## [What is being asked]
Write each entry again exactly as shown, but without the images it holds.

## [Material for this task]
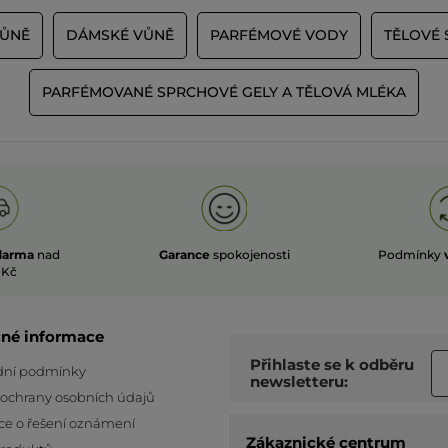
ŮNĚ
DÁMSKÉ VŮNĚ
PARFÉMOVÉ VODY
TĚLOVÉ 
PARFÉMOVANÉ SPRCHOVÉ GELY A TĚLOVÁ MLÉKA
darma
nad
Garance
spokojenosti
Podmínky
 Kč
čné informace
Přihlaste se k odběru
ní podmínky
newsletteru:
 ochrany osobních údajů
ce o řešení oznámení
Zákaznické centrum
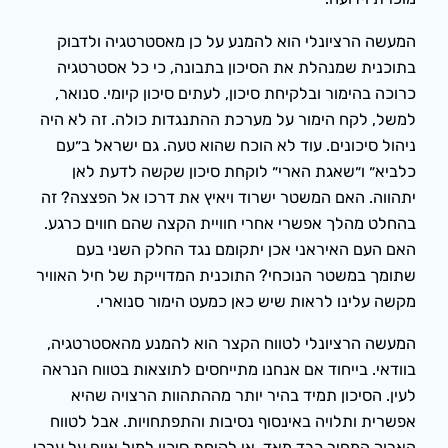
המעשה הרציונלי הוא להמנע על כן מאסטרטגיה ולדבוק
בתוכנית שמנהלת את הסיכון בתבונה, כי כל אסטרטגיה
כרוכה בהימור ובלקיחת סיכון, לעתים סיכון קיומי. סנואר,
למשל, לקח הימור על מערכת ההתנגדות כולה. זה לא היה
ניהול סיכונים. עוד לא הוכח שהוא טעה. גם ישראל ב״עם
כלביא״ ו״שאגת הארי״ לוקחת סיכון שקשה לדעת לאן
יתהווה. האם המשטר ישרוד ויאיץ את דרכו אל הפצצה? זה
בהחלט מהלך אפשרי אחרי חוויית הקצה שהם חווים כרגע.
האם העם האיראני אכן יתקומם נגד החלק השני בעם
שתומך במשטר הנוכחי? התוכנית המדוייקת של חיל האוויר
מקשה עלינו לראות שיש כאן כמעט הימור סנוארי.
המעשה הרציונלי לטווח הקצר הוא להמנע מהאסטרטגיה,
בוודאי. בייחוד אם אנחנו מתייחסים לתוצאות בטווח הנראה
לעין. הסיכון תמיד בהיר יותר מההתהוות הרצויה שהיא
אפשרית ותלויה באינסוף נסיבות והתפתחויות. אבל לטווח
הארוך המחיר כבד מאד. אי לקיחת סיכון למול איום על ערכי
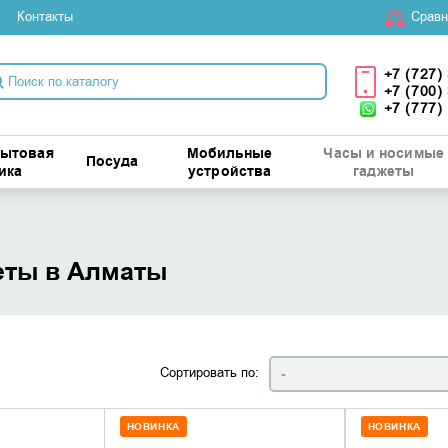
Контакты
Cравн
+7 (727)
+7 (700)
+7 (777)
бытовая
Мобильные
Часы и носимые
Посуда
ика
устройства
гаджеты
еты в Алматы
Сортировать по:
-
НОВИНКА
НОВИНКА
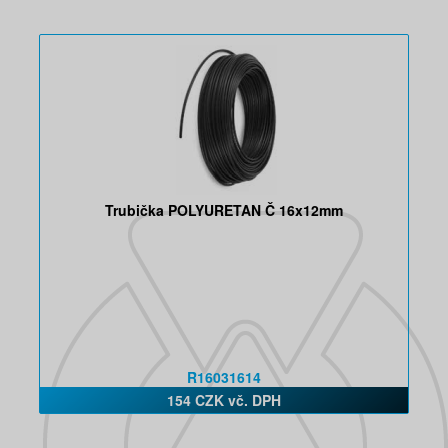
Trubička POLYURETAN Č 16x12mm
R16031614
154 CZK vč. DPH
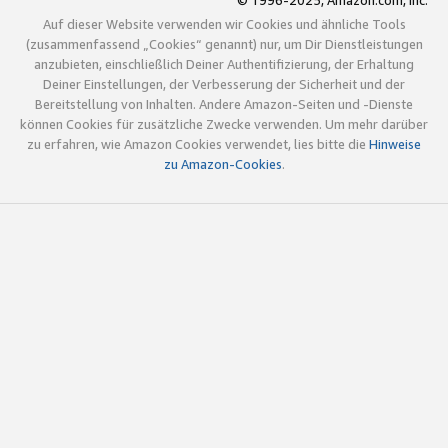
© 1996-2025, Amazon.com, Inc.
Auf dieser Website verwenden wir Cookies und ähnliche Tools
(zusammenfassend „Cookies“ genannt) nur, um Dir Dienstleistungen
anzubieten, einschließlich Deiner Authentifizierung, der Erhaltung
Deiner Einstellungen, der Verbesserung der Sicherheit und der
Bereitstellung von Inhalten. Andere Amazon-Seiten und -Dienste
können Cookies für zusätzliche Zwecke verwenden. Um mehr darüber
zu erfahren, wie Amazon Cookies verwendet, lies bitte die
Hinweise
zu Amazon-Cookies
.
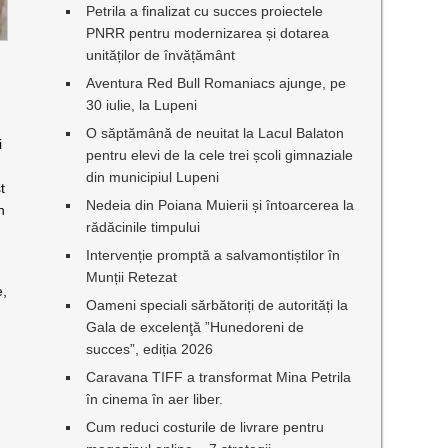
Petrila a finalizat cu succes proiectele
PNRR pentru modernizarea și dotarea
unităților de învățământ
Aventura Red Bull Romaniacs ajunge, pe
30 iulie, la Lupeni
O săptămână de neuitat la Lacul Balaton
i
pentru elevi de la cele trei școli gimnaziale
din municipiul Lupeni
t
Nedeia din Poiana Muierii și întoarcerea la
n
rădăcinile timpului
e
Intervenție promptă a salvamontiștilor în
Munții Retezat
e,
Oameni speciali sărbătoriți de autorități la
Gala de excelenţă ”Hunedoreni de
succes”, ediția 2026
Caravana TIFF a transformat Mina Petrila
în cinema în aer liber.
Cum reduci costurile de livrare pentru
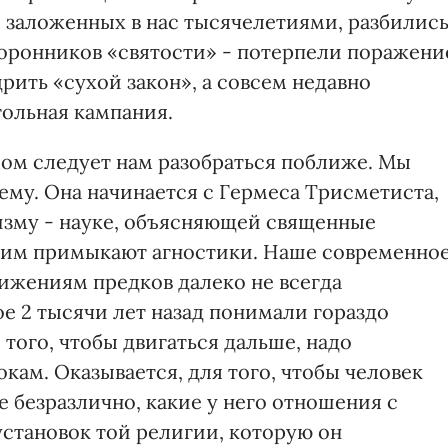
заложенных в нас тысячелетиями, разбилис
оронников «святости» - потерпели поражени
ить «сухой закон», а совсем недавно
гольная кампания.
ом следует нам разобраться поближе. Мы
ему. Она начинается с Гермеса Трисметиста,
изму - науке, объясняющей священные
 ним примыкают агностики. Наше современно
ижениям предков далеко не всегда
ое 2 тысячи лет назад понимали гораздо
 того, чтобы двигаться дальше, надо
кам. Оказывается, для того, чтобы человек
е безразлично, какие у него отношения с
 установок той религии, которую он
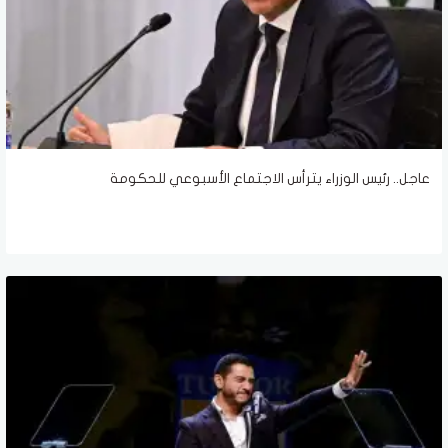
عاجل.. رئيس الوزراء يترأس الاجتماع الأسبوعي للحكومة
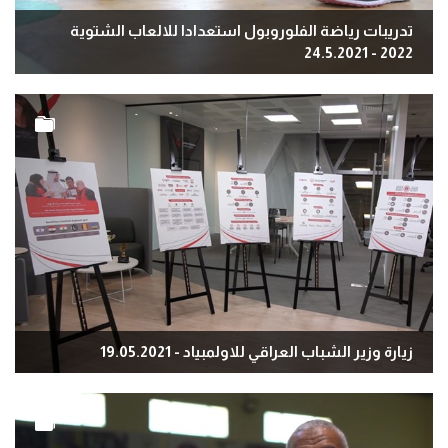
تدريبات رياضة الفلوروبول استعدادا للالعاب الشتوية
2022 - 24.5.2021
زيارة وزير الشباب العراقي للاولمبياد - 19.05.2021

## [Completed task]
ŮNĚ
DÁMSKÉ VŮNĚ
PARFÉMOVÉ VODY
TĚLOVÉ 
PARFÉMOVANÉ SPRCHOVÉ GELY A TĚLOVÁ MLÉKA
darma
nad
Garance
spokojenosti
Podmínky
 Kč
čné informace
Přihlaste se k odběru
ní podmínky
newsletteru:
 ochrany osobních údajů
ce o řešení oznámení
Zákaznické centrum
המעשה הרציונלי הוא להמנע על כן מאסטרטגיה ולדבוק
בתוכנית שמנהלת את הסיכון בתבונה, כי כל אסטרטגיה
כרוכה בהימור ובלקיחת סיכון, לעתים סיכון קיומי. סנואר,
למשל, לקח הימור על מערכת ההתנגדות כולה. זה לא היה
ניהול סיכונים. עוד לא הוכח שהוא טעה. גם ישראל ב״עם
כלביא״ ו״שאגת הארי״ לוקחת סיכון שקשה לדעת לאן
יתהווה. האם המשטר ישרוד ויאיץ את דרכו אל הפצצה? זה
בהחלט מהלך אפשרי אחרי חוויית הקצה שהם חווים כרגע.
האם העם האיראני אכן יתקומם נגד החלק השני בעם
שתומך במשטר הנוכחי? התוכנית המדוייקת של חיל האוויר
מקשה עלינו לראות שיש כאן כמעט הימור סנוארי.
המעשה הרציונלי לטווח הקצר הוא להמנע מהאסטרטגיה,
בוודאי. בייחוד אם אנחנו מתייחסים לתוצאות בטווח הנראה
לעין. הסיכון תמיד בהיר יותר מההתהוות הרצויה שהיא
אפשרית ותלויה באינסוף נסיבות והתפתחויות. אבל לטווח
הארוך המחיר כבד מאד. אי לקיחת סיכון למול איום על ערכי
Контакты
Cравн
+7 (727)
+7 (700)
+7 (777)
бытовая
Мобильные
Часы и носимые
Посуда
ика
устройства
гаджеты
еты в Алматы
Сортировать по:
-
НОВИНКА
НОВИНКА
Trubička POLYURETAN Č 16x12mm
R16031614
154 CZK vč. DPH
© 1996-2025, Amazon.com, Inc.
Auf dieser Website verwenden wir Cookies und ähnliche Tools
(zusammenfassend „Cookies“ genannt) nur, um Dir Dienstleistungen
anzubieten, einschließlich Deiner Authentifizierung, der Erhaltung
Deiner Einstellungen, der Verbesserung der Sicherheit und der
Bereitstellung von Inhalten. Andere Amazon-Seiten und -Dienste
können Cookies für zusätzliche Zwecke verwenden. Um mehr darüber
zu erfahren, wie Amazon Cookies verwendet, lies bitte die
Hinweise
zu Amazon-Cookies
.
Petrila a finalizat cu succes proiectele
PNRR pentru modernizarea și dotarea
unităților de învățământ
Aventura Red Bull Romaniacs ajunge, pe
30 iulie, la Lupeni
O săptămână de neuitat la Lacul Balaton
i
pentru elevi de la cele trei școli gimnaziale
din municipiul Lupeni
t
Nedeia din Poiana Muierii și întoarcerea la
n
rădăcinile timpului
e
Intervenție promptă a salvamontiștilor în
Munții Retezat
e,
Oameni speciali sărbătoriți de autorități la
Gala de excelenţă ”Hunedoreni de
succes”, ediția 2026
Caravana TIFF a transformat Mina Petrila
în cinema în aer liber.
Cum reduci costurile de livrare pentru
заложенных в нас тысячелетиями, разбилис
оронников «святости» - потерпели поражени
ить «сухой закон», а совсем недавно
гольная кампания.
ом следует нам разобраться поближе. Мы
ему. Она начинается с Гермеса Трисметиста,
изму - науке, объясняющей священные
 ним примыкают агностики. Наше современно
ижениям предков далеко не всегда
ое 2 тысячи лет назад понимали гораздо
 того, чтобы двигаться дальше, надо
кам. Оказывается, для того, чтобы человек
е безразлично, какие у него отношения с
 установок той религии, которую он
عاجل.. رئيس الوزراء يترأس الاجتماع الأسبوعي للحكومة
تدريبات رياضة الفلوروبول استعدادا للالعاب الشتوية
2022 - 24.5.2021
زيارة وزير الشباب العراقي للاولمبياد - 19.05.2021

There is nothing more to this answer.